▶ **What you are asked to do**
Write out, exactly as they stand, the line containing "La vallée des Merveilles (259, 2321)" and all subsequent lines up to and including the final line of the records.
(Records for the exercise)
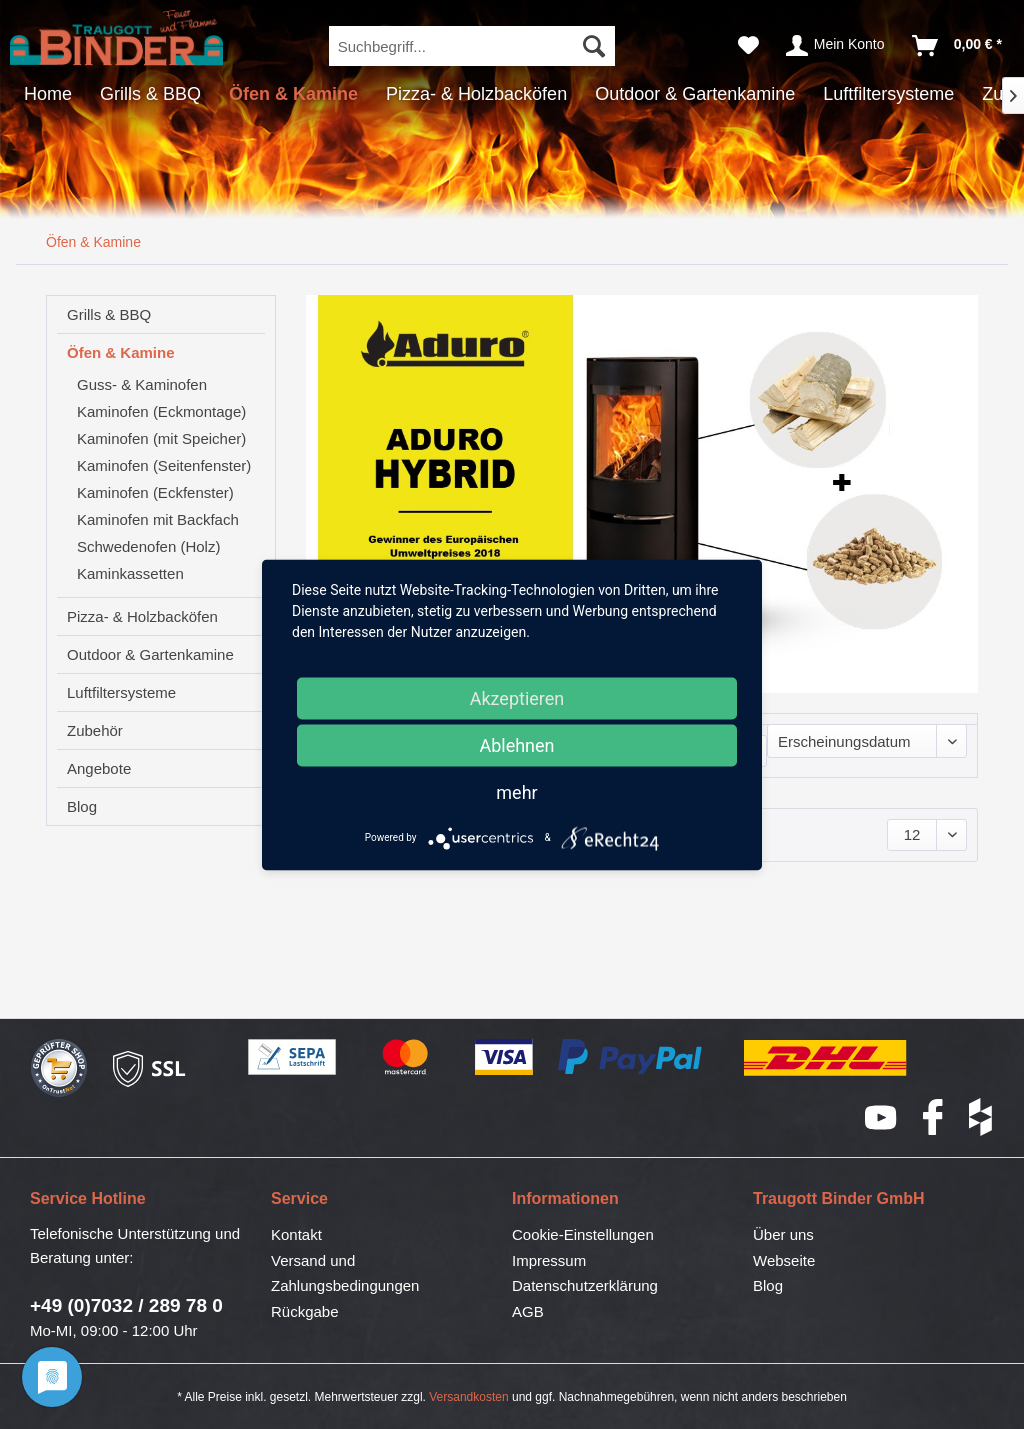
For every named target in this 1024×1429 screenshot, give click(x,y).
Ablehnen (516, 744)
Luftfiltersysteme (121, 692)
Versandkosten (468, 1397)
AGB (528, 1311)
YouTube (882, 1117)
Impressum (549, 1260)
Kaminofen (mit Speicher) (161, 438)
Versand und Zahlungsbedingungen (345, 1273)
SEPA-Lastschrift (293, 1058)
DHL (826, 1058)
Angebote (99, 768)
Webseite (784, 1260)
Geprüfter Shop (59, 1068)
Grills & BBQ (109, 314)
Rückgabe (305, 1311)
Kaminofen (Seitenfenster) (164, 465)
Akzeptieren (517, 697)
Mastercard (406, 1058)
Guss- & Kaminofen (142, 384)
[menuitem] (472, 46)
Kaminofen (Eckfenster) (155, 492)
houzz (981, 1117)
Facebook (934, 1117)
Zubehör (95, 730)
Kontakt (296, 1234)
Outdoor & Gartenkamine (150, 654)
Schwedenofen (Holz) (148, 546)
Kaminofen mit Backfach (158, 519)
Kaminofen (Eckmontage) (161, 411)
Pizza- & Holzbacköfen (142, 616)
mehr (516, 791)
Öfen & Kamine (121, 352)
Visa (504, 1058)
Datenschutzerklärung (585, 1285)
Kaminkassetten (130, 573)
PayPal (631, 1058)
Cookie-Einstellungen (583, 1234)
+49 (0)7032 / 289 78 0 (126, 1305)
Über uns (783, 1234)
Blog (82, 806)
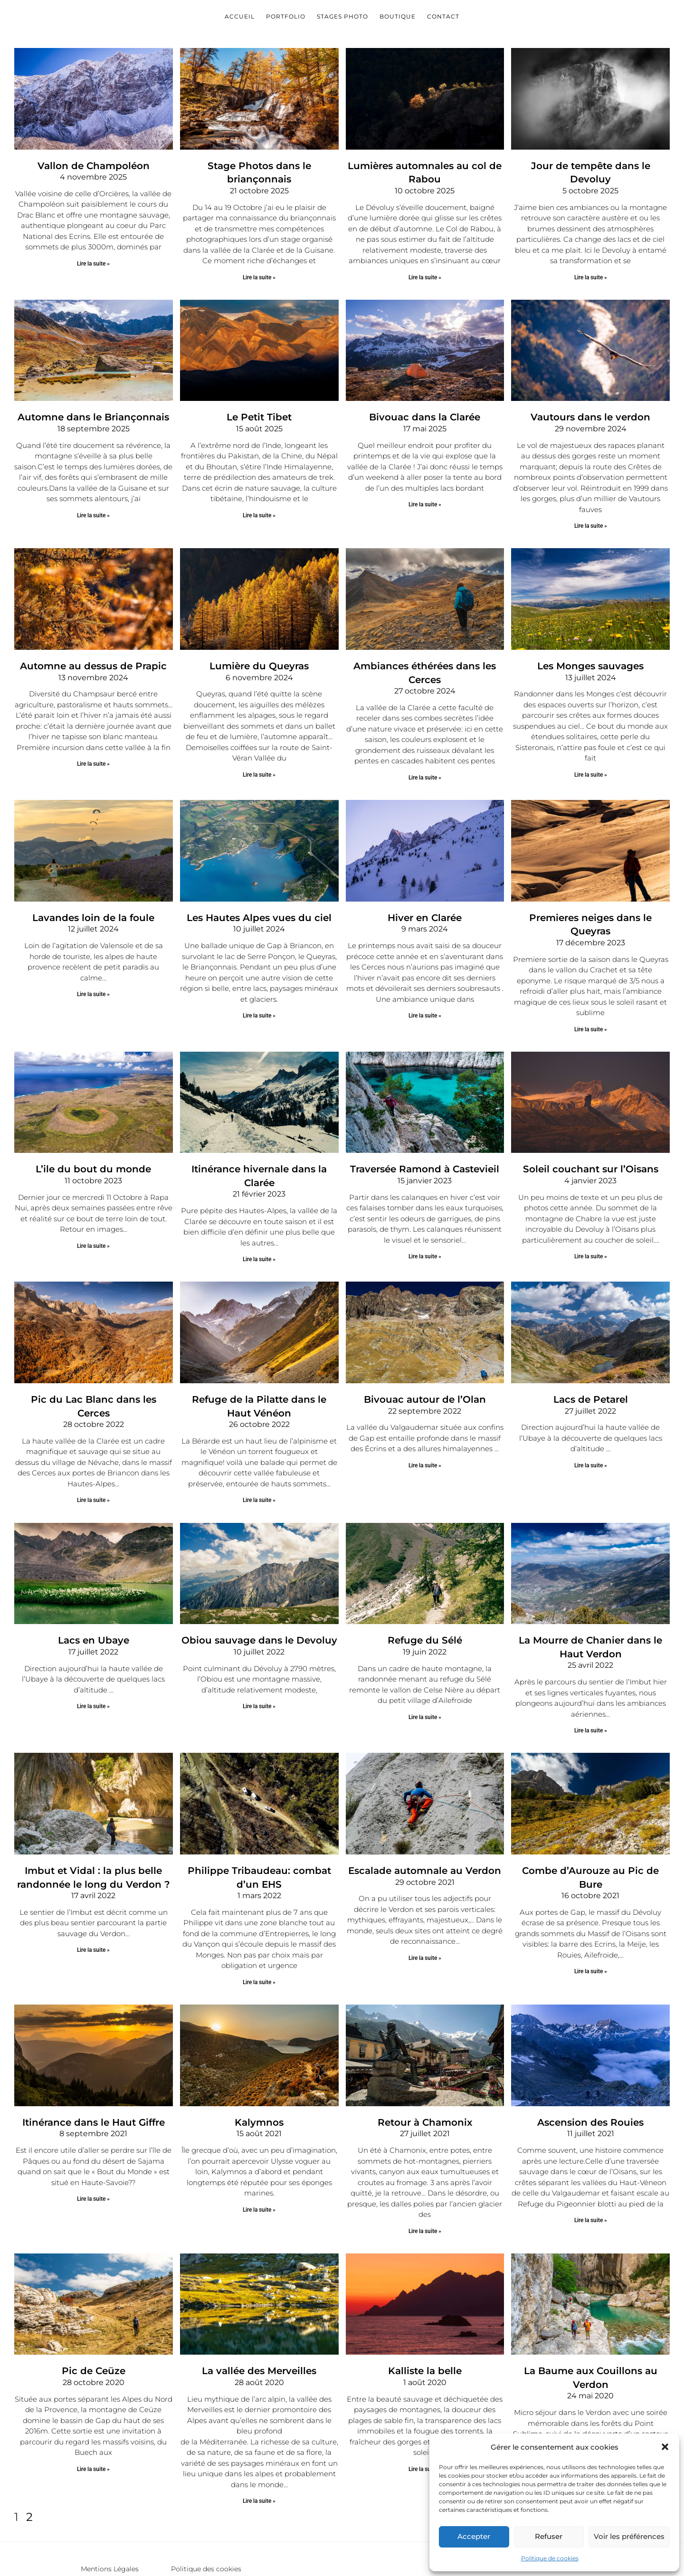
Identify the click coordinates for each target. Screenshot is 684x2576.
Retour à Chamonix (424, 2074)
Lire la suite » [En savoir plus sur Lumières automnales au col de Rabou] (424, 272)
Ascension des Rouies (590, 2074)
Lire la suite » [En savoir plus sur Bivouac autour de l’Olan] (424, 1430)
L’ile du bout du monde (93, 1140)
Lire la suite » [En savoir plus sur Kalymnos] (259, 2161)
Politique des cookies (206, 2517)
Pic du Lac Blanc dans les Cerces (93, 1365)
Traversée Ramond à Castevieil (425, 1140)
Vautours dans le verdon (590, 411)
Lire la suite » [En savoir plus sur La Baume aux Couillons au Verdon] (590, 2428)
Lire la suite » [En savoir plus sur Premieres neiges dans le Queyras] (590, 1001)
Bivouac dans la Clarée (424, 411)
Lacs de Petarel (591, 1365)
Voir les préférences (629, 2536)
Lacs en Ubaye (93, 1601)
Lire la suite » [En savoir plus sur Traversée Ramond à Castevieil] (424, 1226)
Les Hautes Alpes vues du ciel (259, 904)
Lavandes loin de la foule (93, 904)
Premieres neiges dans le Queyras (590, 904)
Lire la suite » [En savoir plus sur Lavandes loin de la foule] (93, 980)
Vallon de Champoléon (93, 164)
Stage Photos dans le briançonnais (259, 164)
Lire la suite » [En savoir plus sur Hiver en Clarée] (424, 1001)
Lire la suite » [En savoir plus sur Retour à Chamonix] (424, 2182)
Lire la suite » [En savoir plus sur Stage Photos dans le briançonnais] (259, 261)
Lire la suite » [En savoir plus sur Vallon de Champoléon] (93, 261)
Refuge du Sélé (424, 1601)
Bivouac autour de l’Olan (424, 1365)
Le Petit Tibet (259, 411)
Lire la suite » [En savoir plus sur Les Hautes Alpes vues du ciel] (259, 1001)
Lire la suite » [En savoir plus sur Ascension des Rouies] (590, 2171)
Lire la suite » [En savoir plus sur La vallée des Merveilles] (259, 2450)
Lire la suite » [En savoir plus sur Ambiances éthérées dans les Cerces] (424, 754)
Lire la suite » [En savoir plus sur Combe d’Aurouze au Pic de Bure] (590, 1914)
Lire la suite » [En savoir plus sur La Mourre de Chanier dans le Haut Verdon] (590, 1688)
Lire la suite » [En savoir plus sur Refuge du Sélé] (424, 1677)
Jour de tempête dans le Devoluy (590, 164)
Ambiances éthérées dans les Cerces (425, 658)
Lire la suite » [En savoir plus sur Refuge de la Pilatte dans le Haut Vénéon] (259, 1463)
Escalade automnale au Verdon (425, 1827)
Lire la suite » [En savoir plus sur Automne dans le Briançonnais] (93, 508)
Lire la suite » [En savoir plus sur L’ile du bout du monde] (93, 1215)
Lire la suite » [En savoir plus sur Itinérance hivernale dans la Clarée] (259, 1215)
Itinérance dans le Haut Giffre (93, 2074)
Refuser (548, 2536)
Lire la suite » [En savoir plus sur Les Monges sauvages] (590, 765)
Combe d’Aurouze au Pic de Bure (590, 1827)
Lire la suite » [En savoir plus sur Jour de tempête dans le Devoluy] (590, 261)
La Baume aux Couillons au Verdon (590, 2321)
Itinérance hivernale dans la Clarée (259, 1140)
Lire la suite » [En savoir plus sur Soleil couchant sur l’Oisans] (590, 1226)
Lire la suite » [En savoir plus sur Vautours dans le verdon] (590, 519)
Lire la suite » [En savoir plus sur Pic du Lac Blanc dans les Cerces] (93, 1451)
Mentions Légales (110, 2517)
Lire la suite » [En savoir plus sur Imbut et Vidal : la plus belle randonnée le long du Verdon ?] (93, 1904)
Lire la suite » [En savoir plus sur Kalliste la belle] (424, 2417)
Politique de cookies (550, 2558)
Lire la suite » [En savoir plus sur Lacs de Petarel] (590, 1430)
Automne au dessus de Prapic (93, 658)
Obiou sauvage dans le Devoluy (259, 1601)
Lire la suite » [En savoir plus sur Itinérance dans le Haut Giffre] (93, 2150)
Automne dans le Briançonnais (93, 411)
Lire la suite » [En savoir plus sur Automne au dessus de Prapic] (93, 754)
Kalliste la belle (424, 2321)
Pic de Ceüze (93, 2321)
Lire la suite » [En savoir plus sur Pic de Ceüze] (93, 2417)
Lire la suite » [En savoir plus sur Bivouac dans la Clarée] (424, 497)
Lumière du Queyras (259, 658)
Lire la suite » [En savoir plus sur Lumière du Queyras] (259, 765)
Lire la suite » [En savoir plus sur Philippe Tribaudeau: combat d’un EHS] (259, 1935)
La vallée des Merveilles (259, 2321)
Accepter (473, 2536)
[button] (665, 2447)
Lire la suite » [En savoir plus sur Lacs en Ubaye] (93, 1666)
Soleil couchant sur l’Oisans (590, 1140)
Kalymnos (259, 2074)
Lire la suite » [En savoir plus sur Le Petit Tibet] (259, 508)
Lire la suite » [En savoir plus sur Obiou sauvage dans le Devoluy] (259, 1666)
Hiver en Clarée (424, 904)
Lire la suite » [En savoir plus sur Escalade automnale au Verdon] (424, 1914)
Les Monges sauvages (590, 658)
(End Records for the exercise)
▶ **Solution to this problem**
La vallée des Merveilles (259, 2321)
Accepter (473, 2536)
[button] (665, 2447)
Lire la suite » [En savoir plus sur Lacs en Ubaye] (93, 1666)
Soleil couchant sur l’Oisans (590, 1140)
Kalymnos (259, 2074)
Lire la suite » [En savoir plus sur Le Petit Tibet] (259, 508)
Lire la suite » [En savoir plus sur Obiou sauvage dans le Devoluy] (259, 1666)
Hiver en Clarée (424, 904)
Lire la suite » [En savoir plus sur Escalade automnale au Verdon] (424, 1914)
Les Monges sauvages (590, 658)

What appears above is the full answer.